Perhaps 150 had demonstrated on Fulham Road against the ownership before kick-off, attacking Todd Boehly and Clearlake and demanding success. “We’re not Arsenal,” blazed one hand-written poster, while others chanted the names of Roman ­Abramovich and José ­Mourinho. “The fans have to trust us,” said Maresca. “We are heading in the right direction.”

Yet results are only part of the issue. Had they beaten Everton three days before Christmas, ­Chelsea would have gone top. Since then, they had won just two of 10 games before Southampton came to Stamford Bridge. The protest, though, felt far bigger than form. This is about the way football is going, the disconnect between fans and club, the sense that a club that was once integral to and representative of its community is now just an investment vehicle, the players assets to be traded as required.

It’s true that discontent would probably be less visible were Chelsea engaged in a battle for the title, but it doesn’t take many poor results to expose the sense of commercial soullessness just below the surface.

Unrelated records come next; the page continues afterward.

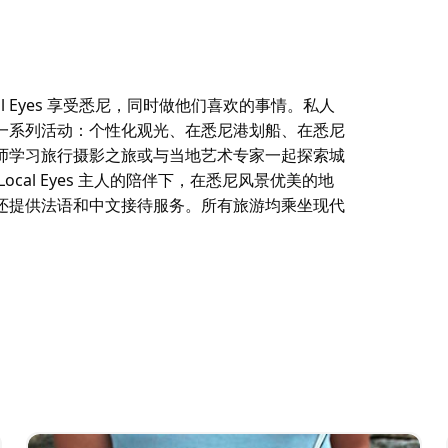
cal Eyes 享受悉尼，同时做他们喜欢的事情。私人
一系列活动：个性化观光、在悉尼港划船、在悉尼
师学习旅行摄影之旅或与当地艺术专家一起探索城
al Eyes 主人的陪伴下，在悉尼风景优美的地
还提供法语和中文接待服务。所有旅游均乘坐现代
cal Eyes 享受悉尼，同时做他们喜欢的事情。私人
一系列活动：个性化观光、在悉尼港划船、在悉尼
师学习旅行摄影之旅或与当地艺术专家一起探索城
al Eyes 主人的陪伴下，在悉尼风景优美的地
还提供法语和中文接待服务。所有旅游均乘坐现代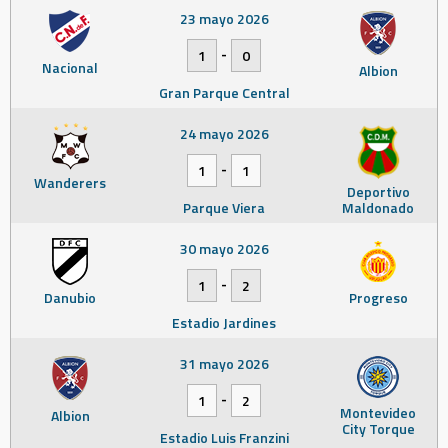
23 mayo 2026
-
1
0
Nacional
Albion
Gran Parque Central
24 mayo 2026
-
1
1
Wanderers
Deportivo
Parque Viera
Maldonado
30 mayo 2026
-
1
2
Danubio
Progreso
Estadio Jardines
31 mayo 2026
-
1
2
Montevideo
Albion
City Torque
Estadio Luis Franzini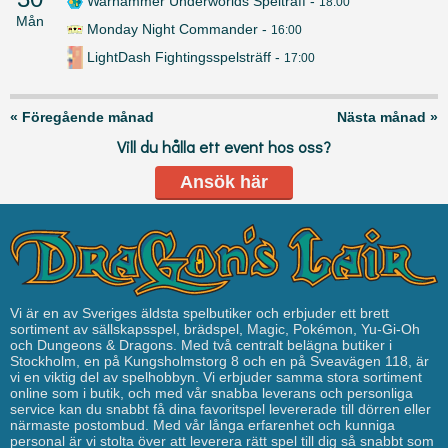
Warhammer Underworlds Spelträff
-
18:00
Mån
Monday Night Commander
-
16:00
LightDash Fightingsspelsträff
-
17:00
« Föregående månad
Nästa månad »
Vill du hålla ett event hos oss?
Ansök här
Vi är en av Sveriges äldsta spelbutiker och erbjuder ett brett
sortiment av sällskapsspel, brädspel, Magic, Pokémon, Yu-Gi-Oh
och Dungeons & Dragons. Med två centralt belägna butiker i
Stockholm, en på Kungsholmstorg 8 och en på Sveavägen 118, är
vi en viktig del av spelhobbyn. Vi erbjuder samma stora sortiment
online som i butik, och med vår snabba leverans och personliga
service kan du snabbt få dina favoritspel levererade till dörren eller
närmaste postombud. Med vår långa erfarenhet och kunniga
personal är vi stolta över att leverera rätt spel till dig så snabbt som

The downturn over the past couple of months is in part down to problems of team building when so many ­players have come in without a readily discernible underlying plan. Injuries clearly are part of it. Wesley Fofana, Roméo Lavia and Nicolas Jackson represent the spine of the side, and losing them has created knock-on issues elsewhere.

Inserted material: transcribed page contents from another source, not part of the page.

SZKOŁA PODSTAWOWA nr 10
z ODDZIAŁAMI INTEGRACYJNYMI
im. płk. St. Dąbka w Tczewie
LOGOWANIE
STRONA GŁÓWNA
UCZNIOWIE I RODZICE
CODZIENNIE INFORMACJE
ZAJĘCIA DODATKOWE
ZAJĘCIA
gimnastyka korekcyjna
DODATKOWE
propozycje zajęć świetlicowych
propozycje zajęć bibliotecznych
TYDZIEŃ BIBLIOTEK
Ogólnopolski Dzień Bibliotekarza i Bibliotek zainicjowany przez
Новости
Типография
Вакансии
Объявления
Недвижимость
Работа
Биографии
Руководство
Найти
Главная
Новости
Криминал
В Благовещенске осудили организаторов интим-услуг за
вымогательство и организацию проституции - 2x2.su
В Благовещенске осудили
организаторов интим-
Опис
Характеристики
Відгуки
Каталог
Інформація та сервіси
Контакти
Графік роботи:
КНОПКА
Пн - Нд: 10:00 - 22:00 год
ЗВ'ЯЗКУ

Without Jackson and Marc Guiu, Chelsea don’t have a natural No 9, which at a time when they are also without the width offered by Noni Madueke because of a thigh injury and Mykhailo Mudryk after his positive drugs test, has forced a complete rethink of the forward line.

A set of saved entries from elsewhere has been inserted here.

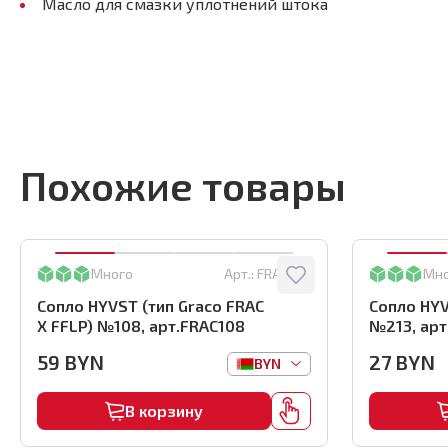
Масло для смазки уплотнений штока
Похожие товары
Много
Арт.:
FRAC108
Мн
Сопло HYVST (тип Graco FRAC
Сопло HYV
X FFLP) №108, арт.FRAC108
№213, арт
59
BYN
27
BYN
BYN
В корзину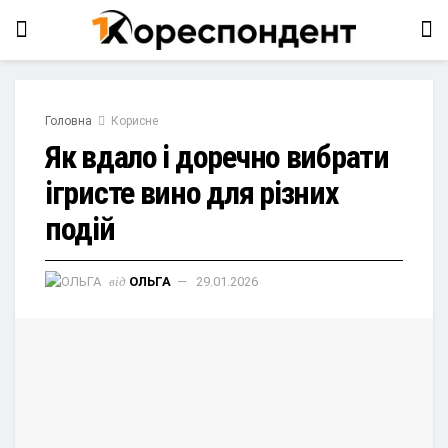
Головна
Корисне
Як вдало і доречно вибрати
ігристе вино для різних
подій
від
ОЛЬГА
29.01.2026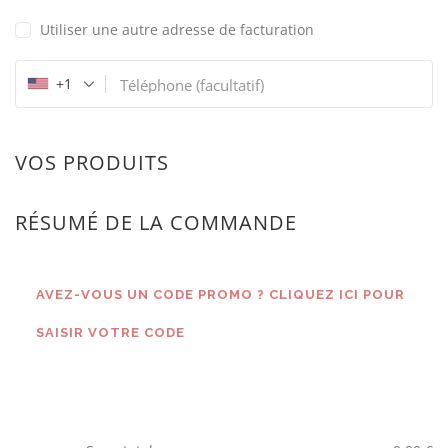
Utiliser une autre adresse de facturation
+1
Téléphone
(facultatif)
VOS PRODUITS
RÉSUMÉ DE LA COMMANDE
AVEZ-VOUS UN CODE PROMO ? CLIQUEZ ICI POUR
SAISIR VOTRE CODE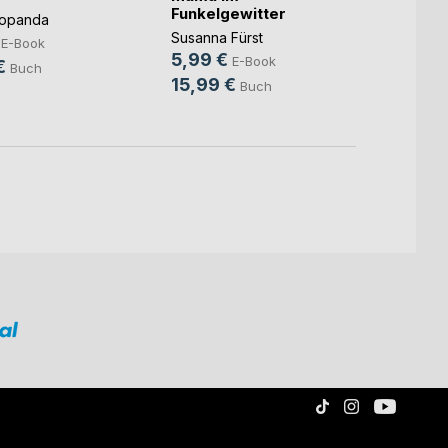
Funkelgewitter
Popanda
Christ
Susanna Fürst
9,99
E-Book
5,99 €
E-Book
€
14,9
Buch
15,99 €
Buch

Marc Cucurella celebrates with Cole Palmer and Christopher Nkunku after scoring Chelsea’s fourth goal.View image in fullscreen

Pedro Neto, naturally a wide player, has had to be drafted in as a central forward, while Christopher Nkunku, a clever and inventive inside-forward in his goalscoring days at RB Leipzig, has been repurposed as a wide player on the left. There has been a certain amount of frustration – among fans at least – about his occasionally erratic movement, but he is being asked to perform a role that does not come naturally to him and that, given how Marc Cucurella likes to invert, is essential.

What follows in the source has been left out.